Production and consumption are mainly organized in our current economy through privately owned corporations using top-down hierarchical decision-making. Instead, democratic worker councils and consumer councils, and their federations, exist in a participatory economy. Councils are bodies where individuals have equal rights and come together to discuss, decide and vote. The worker council is the highest decision-maker in the workforce. It is comparable to a shareholder meeting in our current economy, except that every worker in a works council has one vote in a participatory economy. The idea is that decisions within employee councils follow the self-management norm. Every employee has decision-making that is proportionate to the degree to which the outcome of a decision affects them (10).

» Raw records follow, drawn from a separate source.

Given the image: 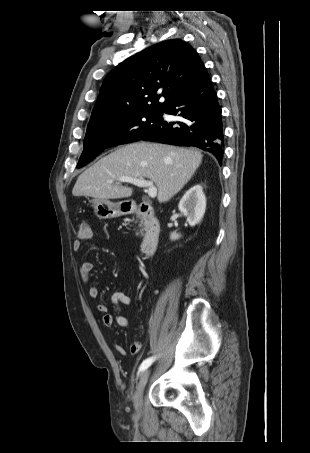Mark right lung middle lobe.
I'll return each mask as SVG.
<instances>
[{
	"label": "right lung middle lobe",
	"mask_w": 310,
	"mask_h": 453,
	"mask_svg": "<svg viewBox=\"0 0 310 453\" xmlns=\"http://www.w3.org/2000/svg\"><path fill=\"white\" fill-rule=\"evenodd\" d=\"M162 110L134 111L89 124L77 167L90 162L104 149L138 141L162 120Z\"/></svg>",
	"instance_id": "obj_1"
}]
</instances>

Each worker and consumer council will elect representatives to higher council layers, called council federations. Worker councils are federated across industries, and consumer councils geographically federate at the local, city, regional and national levels. Council nesting is necessary because different decisions have a different impact on different sections of the population. Representatives discuss and vote at the national level on the planning and construction of public goods at the national level, including national parks, education, or healthcare.

Balancing work and effort

There are job opportunities in any economic system that identify the tasks workers perform. Most jobs involve relatively disempowering and undesirable tasks in centralized economies, such as capitalism or centrally planned socialism. The minority of jobs entail mostly empowering and desirable tasks. Tasks that largely consist of repetitive or mundane labor include disempowering work. Work empowerment involves tasks consisting of professional, intellectual, managerial, or technical labor. Workers receive benefits in the form of consumption rights for goods and services in return for performing work. Every worker is allocated a slice or share of the social product called income to think of what the economy produces as one big pie. It is crucial for an economy to have a criterion for income distribution, not only to ensure that it is fairly distributed but also for practical reasons. For the allocation system described in participatory planning, quantitative information is necessary to function at all, not least to be efficient (11).

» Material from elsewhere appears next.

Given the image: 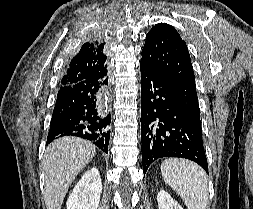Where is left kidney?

According to their effort or personal sacrifice, a Participatory Economic will also aim to compensate workers for socially beneficial labor performance.

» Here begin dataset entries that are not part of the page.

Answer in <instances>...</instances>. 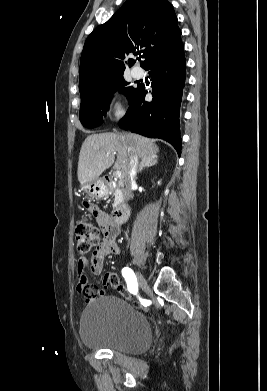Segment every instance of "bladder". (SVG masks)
<instances>
[{
    "label": "bladder",
    "mask_w": 267,
    "mask_h": 391,
    "mask_svg": "<svg viewBox=\"0 0 267 391\" xmlns=\"http://www.w3.org/2000/svg\"><path fill=\"white\" fill-rule=\"evenodd\" d=\"M79 335L88 348L130 355L143 353L152 341L146 316L124 299L112 295L98 298L85 307Z\"/></svg>",
    "instance_id": "31cf9c89"
}]
</instances>
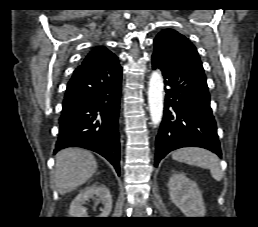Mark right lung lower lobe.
<instances>
[{
  "label": "right lung lower lobe",
  "instance_id": "98d812e1",
  "mask_svg": "<svg viewBox=\"0 0 258 227\" xmlns=\"http://www.w3.org/2000/svg\"><path fill=\"white\" fill-rule=\"evenodd\" d=\"M121 79L122 69L114 54L75 70L67 85L54 153L83 147L105 157L120 175Z\"/></svg>",
  "mask_w": 258,
  "mask_h": 227
}]
</instances>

There are workers and consumer councils in Participatory Economics, where decision-making participants say how much they are affected. Productive capital and resources are owned by everyone in society, with an equal stake in everyone and how capital and resources are used. For the following year, workers and consumer councils, and federations make, revise, and approve self-activity proposals through a democratic planning process designed to produce an efficient, fair, and environmentally sustainable plan. Work is distributed as balanced jobs in which employees specialize in sharing work that nobody wants to do (12).